My background: long-time SAS and R user, trying to figure out how to do some elementary things in Azure Databricks using Python and Spark. Sorry for the lack of a reproducible example below; I'm not sure how to create one like this.
I'm trying to read data from a complicated XML file. I've reached this point, where I have a pyspark.sql.dataframe (call it xml1) with this arrangement:
RESPONSE:array
element:array
element:struct
VALUE:string
VARNAME:string
The xml1 dataframe looks like this:
[Row(RESPONSE=[[Row(VALUE='No', VARNAME='PROV_U'), Row(VALUE='Included', VARNAME='ADJSAMP'), Row(VALUE='65', VARNAME='AGE'), ...
When I use xml2=xml1.toPandas(), I get this:
RESPONSE
0 [[(No, PROV_U), (Included, ADJSAMP), (65, AGE)...

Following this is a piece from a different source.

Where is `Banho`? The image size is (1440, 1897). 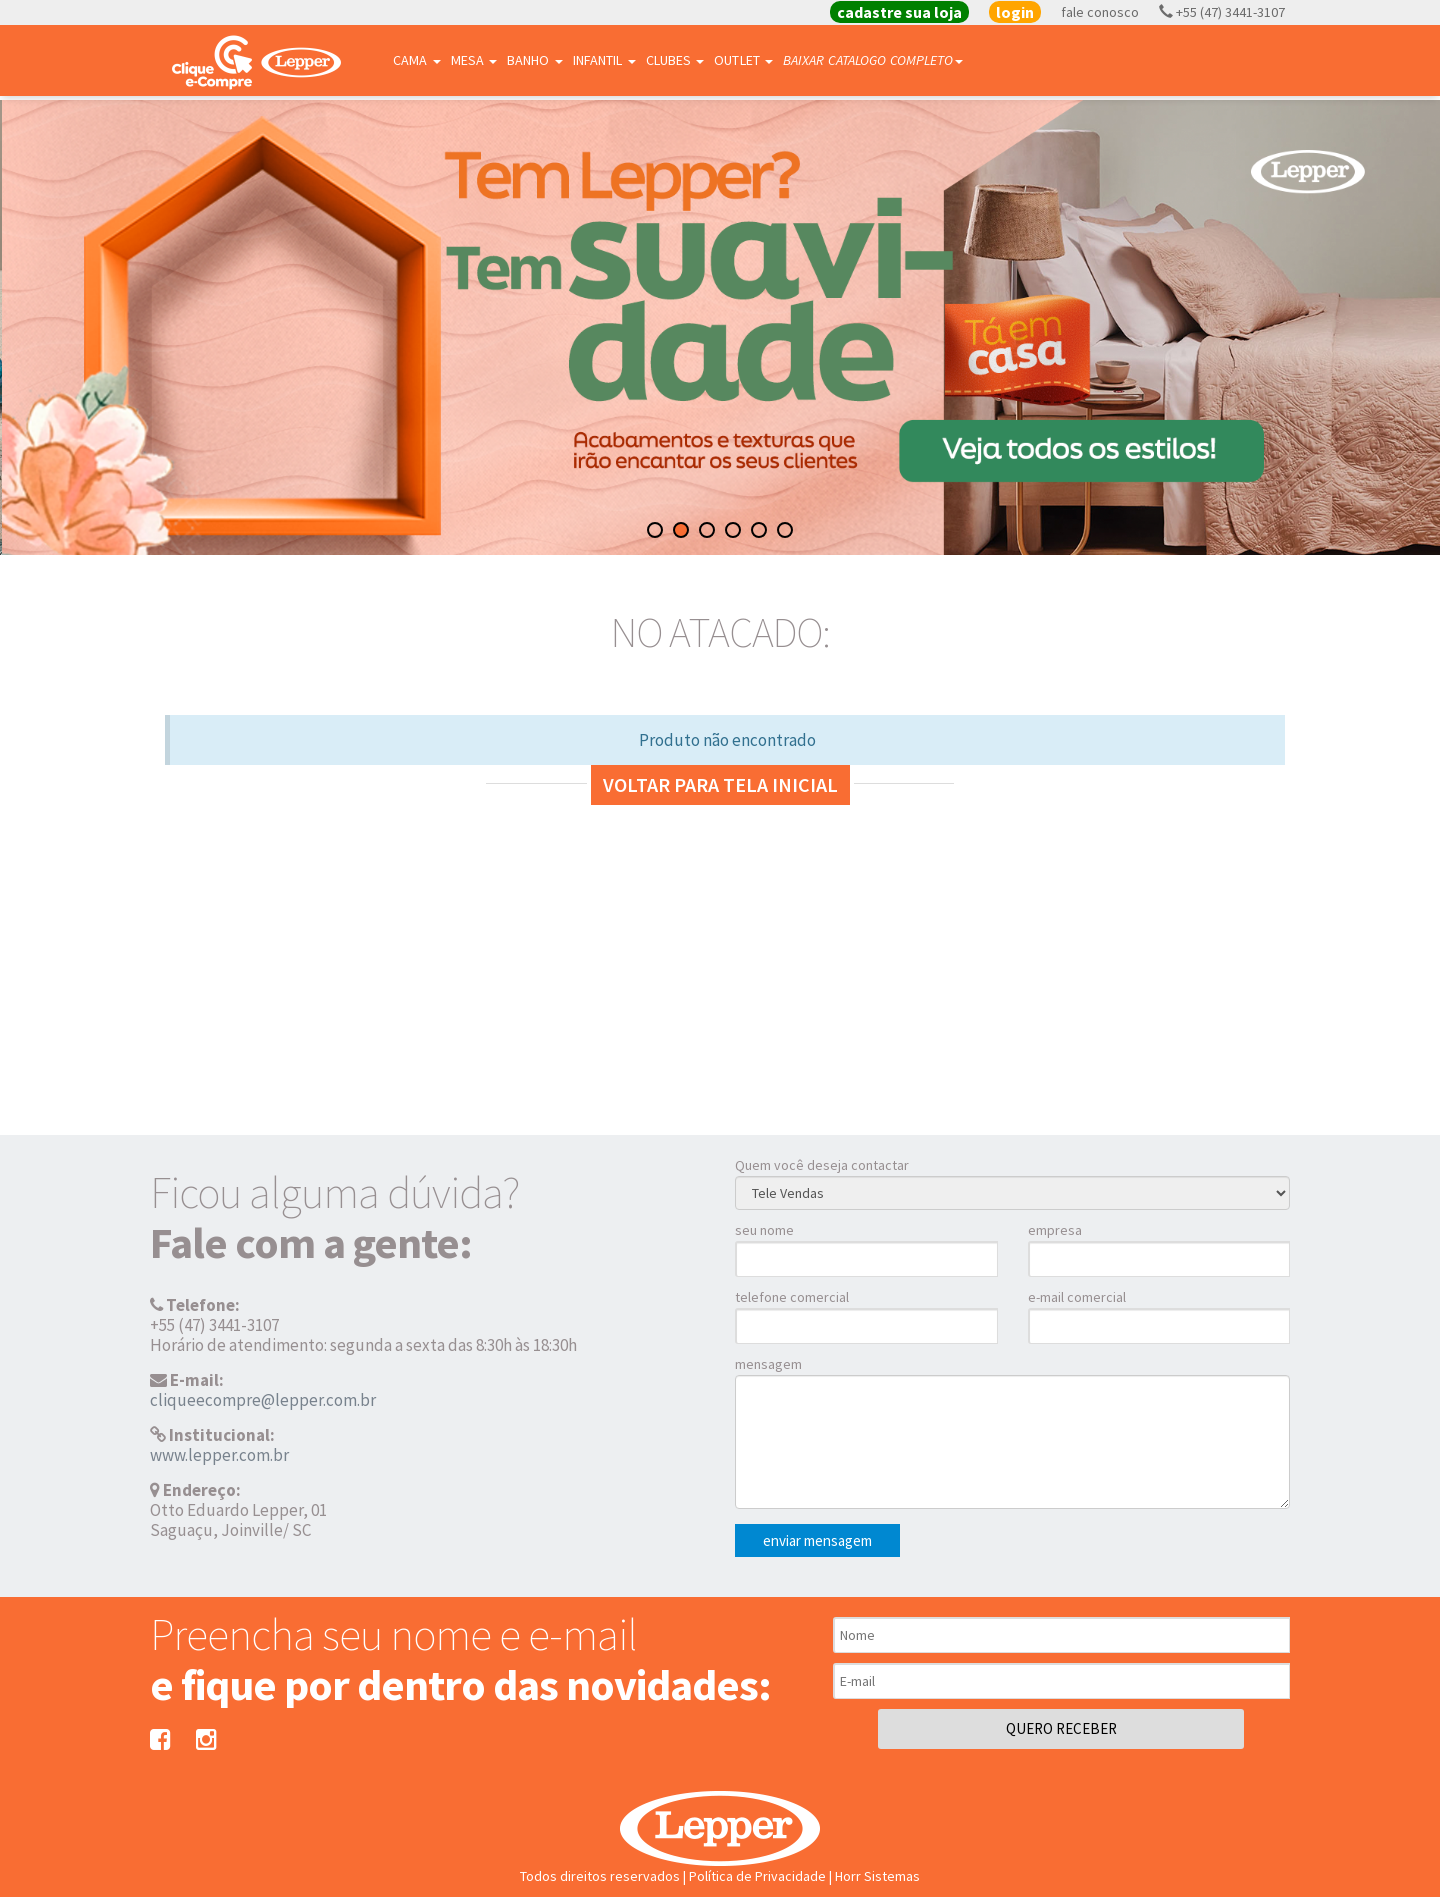
Banho is located at coordinates (535, 60).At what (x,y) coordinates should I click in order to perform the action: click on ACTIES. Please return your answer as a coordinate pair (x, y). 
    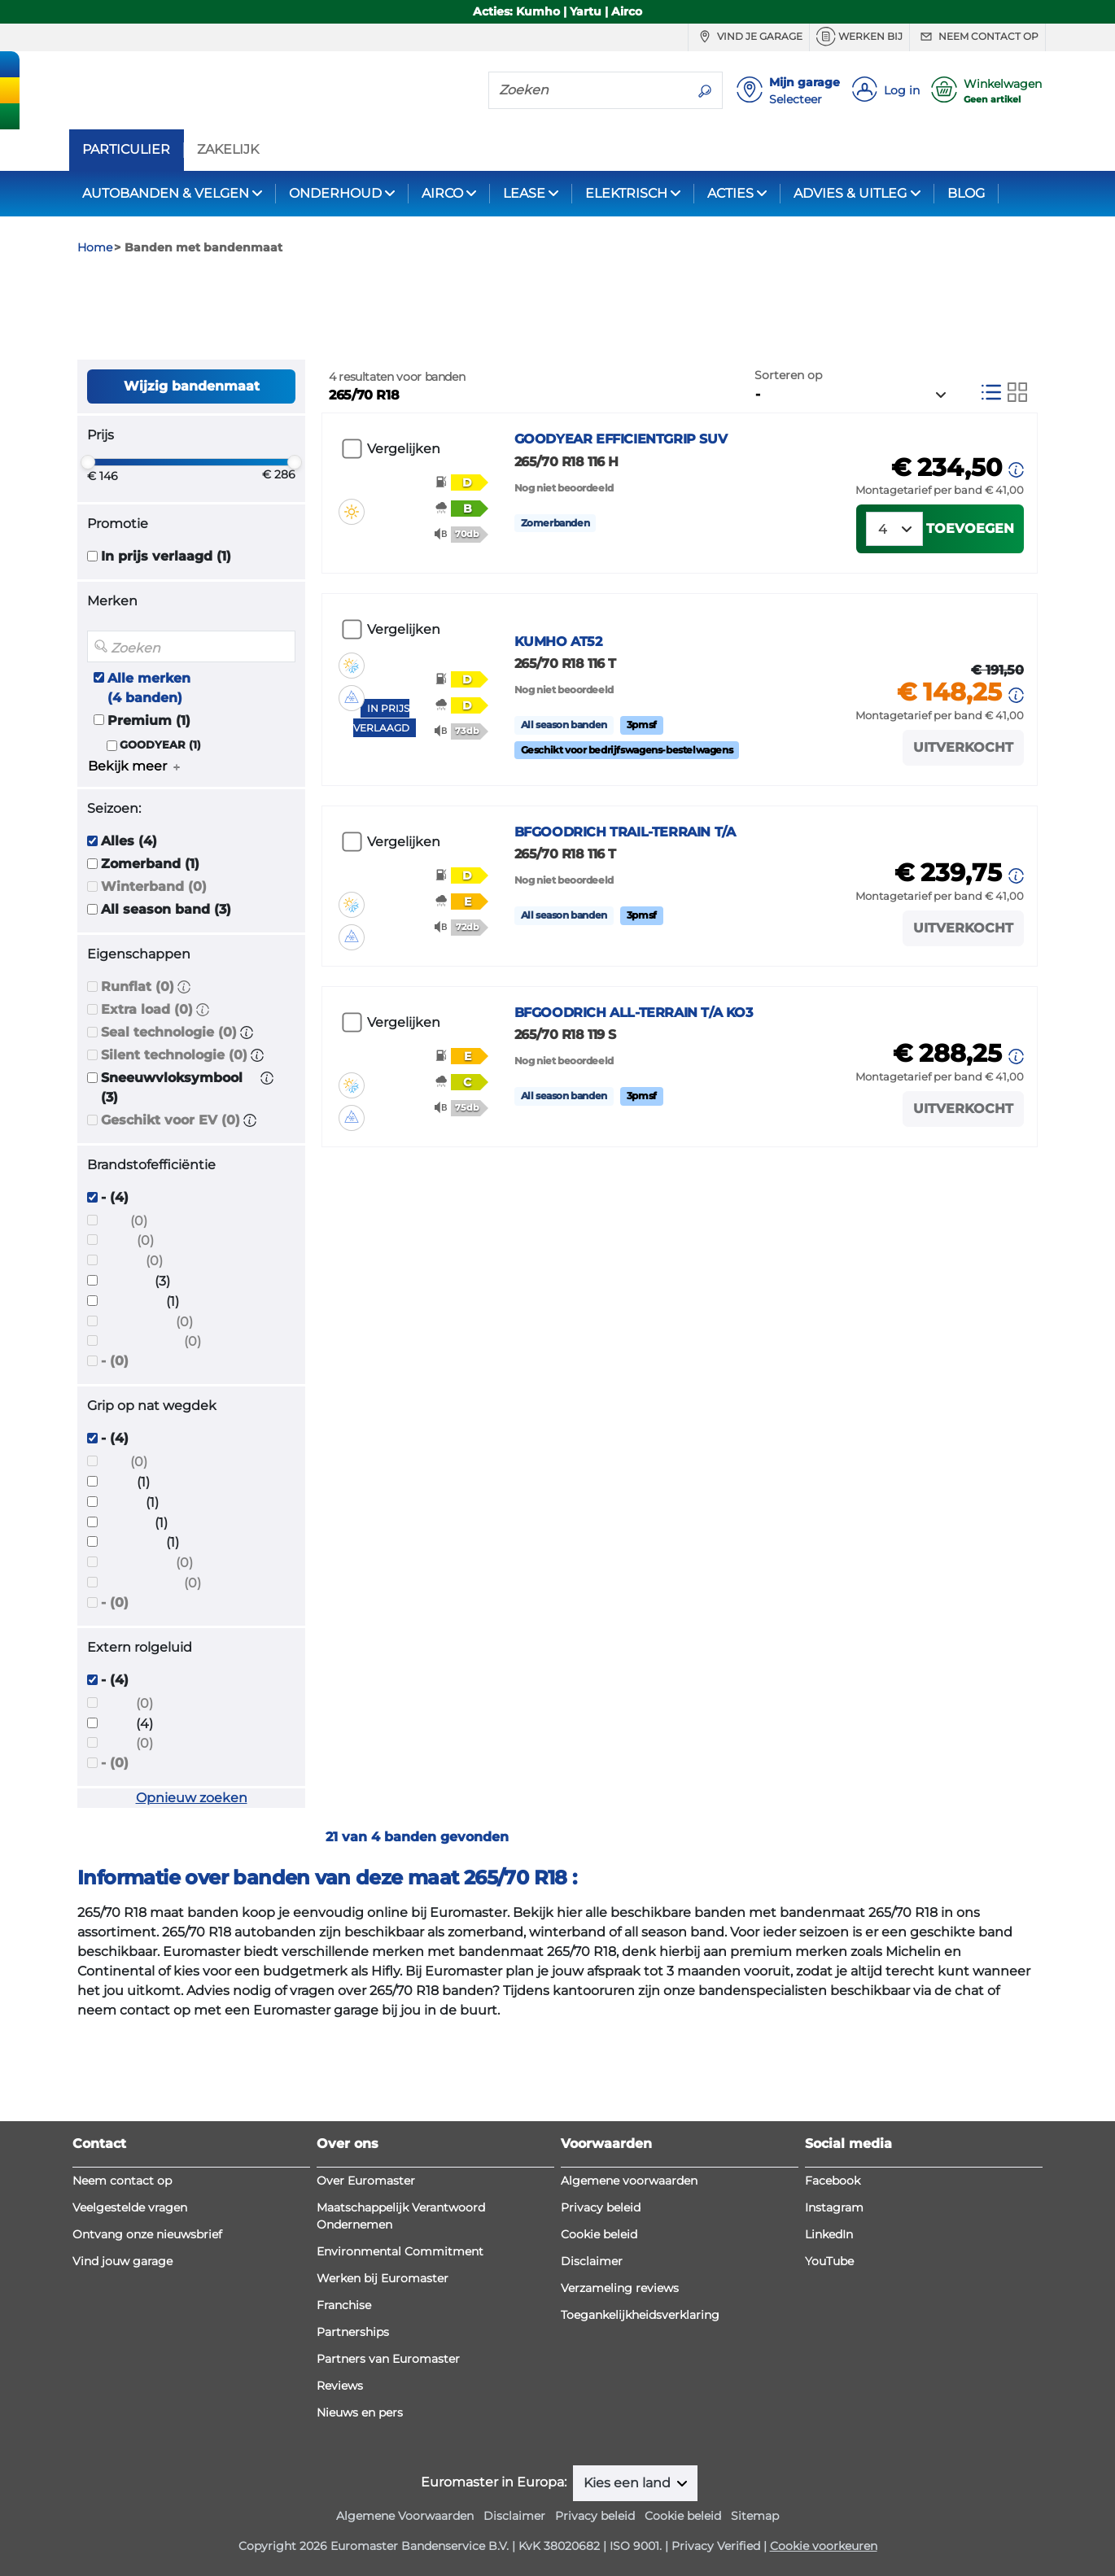
    Looking at the image, I should click on (730, 193).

1 [[(Included, ADJSAMP), (71, AGE), ...
...
At a minimum, I would like to convert this to a Pandas dataframe with two columns VARNAME and VALUE. A better solution would be a dataframe with columns named with VARNAME values (such as PROV_U, ADJSAMP, AGE), with one row per RESPONSE. Helpful hints with names of correct Python terms in intermediate steps are appreciated!
To deal with array of structs explode is your answer. Here is link on how to use explode https://hadoopist.wordpress.com/2016/05/16/how-to-handle-nested-dataarray-of-structures-or-multiple-explodes-in-sparkscala-and-pyspark/